[Problem requirements] In the entries below, find the line with "الكلمات في مرات" and the line with "ونتيجة لذلك, فإن"; give again those lines and every line between them, exactly.

Page images and extracted text:

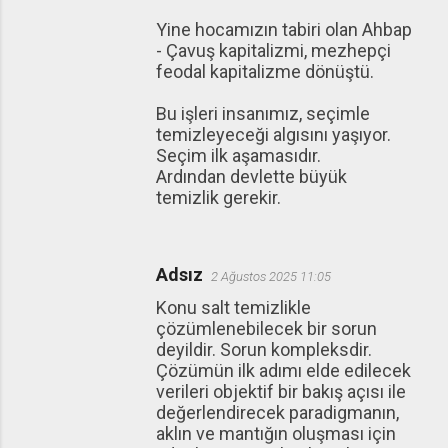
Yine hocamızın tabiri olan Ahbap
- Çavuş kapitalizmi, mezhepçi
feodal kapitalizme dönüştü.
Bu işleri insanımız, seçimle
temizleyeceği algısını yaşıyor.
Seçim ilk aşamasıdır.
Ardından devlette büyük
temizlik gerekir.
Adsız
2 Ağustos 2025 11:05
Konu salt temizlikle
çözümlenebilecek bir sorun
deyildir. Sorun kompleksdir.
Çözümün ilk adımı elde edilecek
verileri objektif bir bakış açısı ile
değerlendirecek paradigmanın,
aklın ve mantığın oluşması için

--

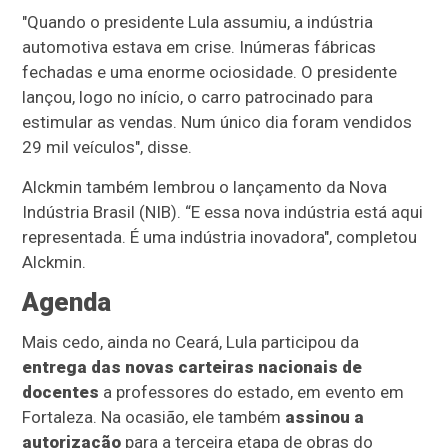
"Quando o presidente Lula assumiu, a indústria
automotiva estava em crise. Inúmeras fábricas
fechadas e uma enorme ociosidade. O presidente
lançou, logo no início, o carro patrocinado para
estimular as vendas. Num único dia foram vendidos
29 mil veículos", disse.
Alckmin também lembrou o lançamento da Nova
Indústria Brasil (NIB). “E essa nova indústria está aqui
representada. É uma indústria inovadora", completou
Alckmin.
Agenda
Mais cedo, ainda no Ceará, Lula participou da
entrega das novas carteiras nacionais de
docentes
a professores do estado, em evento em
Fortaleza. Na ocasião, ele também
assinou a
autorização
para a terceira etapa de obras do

---

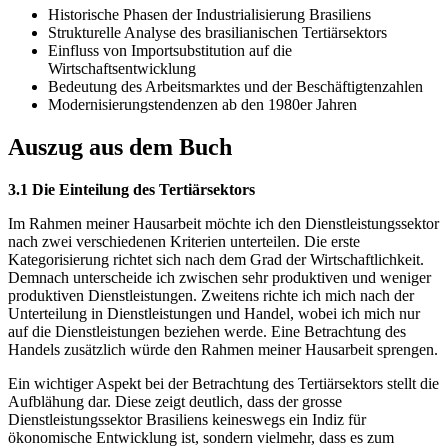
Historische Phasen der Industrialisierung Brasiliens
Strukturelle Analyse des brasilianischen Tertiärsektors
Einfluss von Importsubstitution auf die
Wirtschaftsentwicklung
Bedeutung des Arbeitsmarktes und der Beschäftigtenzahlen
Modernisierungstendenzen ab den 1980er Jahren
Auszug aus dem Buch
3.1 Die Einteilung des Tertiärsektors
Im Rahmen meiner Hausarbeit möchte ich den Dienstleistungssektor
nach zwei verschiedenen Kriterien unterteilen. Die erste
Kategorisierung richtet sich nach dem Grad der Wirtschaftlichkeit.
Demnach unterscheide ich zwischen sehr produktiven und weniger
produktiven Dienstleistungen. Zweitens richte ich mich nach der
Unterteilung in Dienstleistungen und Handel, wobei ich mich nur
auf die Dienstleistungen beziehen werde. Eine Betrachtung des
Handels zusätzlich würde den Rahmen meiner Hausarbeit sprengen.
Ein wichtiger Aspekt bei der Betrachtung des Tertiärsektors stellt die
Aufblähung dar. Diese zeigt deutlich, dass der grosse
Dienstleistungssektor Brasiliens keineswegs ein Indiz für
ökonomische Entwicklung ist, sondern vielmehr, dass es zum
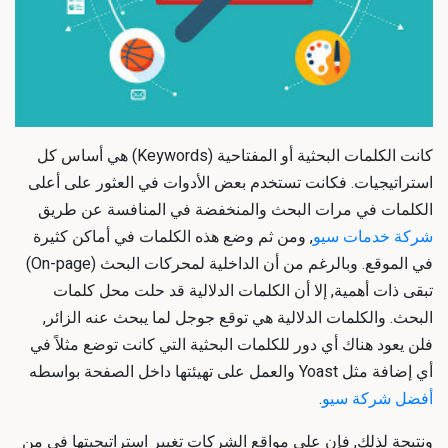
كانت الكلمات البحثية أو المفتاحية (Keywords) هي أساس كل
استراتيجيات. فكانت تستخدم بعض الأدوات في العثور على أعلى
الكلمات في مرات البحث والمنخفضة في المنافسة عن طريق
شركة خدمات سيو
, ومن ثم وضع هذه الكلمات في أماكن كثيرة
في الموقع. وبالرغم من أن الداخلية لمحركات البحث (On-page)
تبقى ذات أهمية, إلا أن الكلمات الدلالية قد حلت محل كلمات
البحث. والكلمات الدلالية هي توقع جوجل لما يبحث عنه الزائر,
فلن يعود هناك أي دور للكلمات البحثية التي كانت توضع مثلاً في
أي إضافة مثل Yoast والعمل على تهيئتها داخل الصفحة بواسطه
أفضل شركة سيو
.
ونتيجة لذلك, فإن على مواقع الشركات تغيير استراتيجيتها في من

[Response]
الكلمات في مرات البحث والمنخفضة في المنافسة عن طريق
شركة خدمات سيو
, ومن ثم وضع هذه الكلمات في أماكن كثيرة
في الموقع. وبالرغم من أن الداخلية لمحركات البحث (On-page)
تبقى ذات أهمية, إلا أن الكلمات الدلالية قد حلت محل كلمات
البحث. والكلمات الدلالية هي توقع جوجل لما يبحث عنه الزائر,
فلن يعود هناك أي دور للكلمات البحثية التي كانت توضع مثلاً في
أي إضافة مثل Yoast والعمل على تهيئتها داخل الصفحة بواسطه
أفضل شركة سيو
.
ونتيجة لذلك, فإن على مواقع الشركات تغيير استراتيجيتها في من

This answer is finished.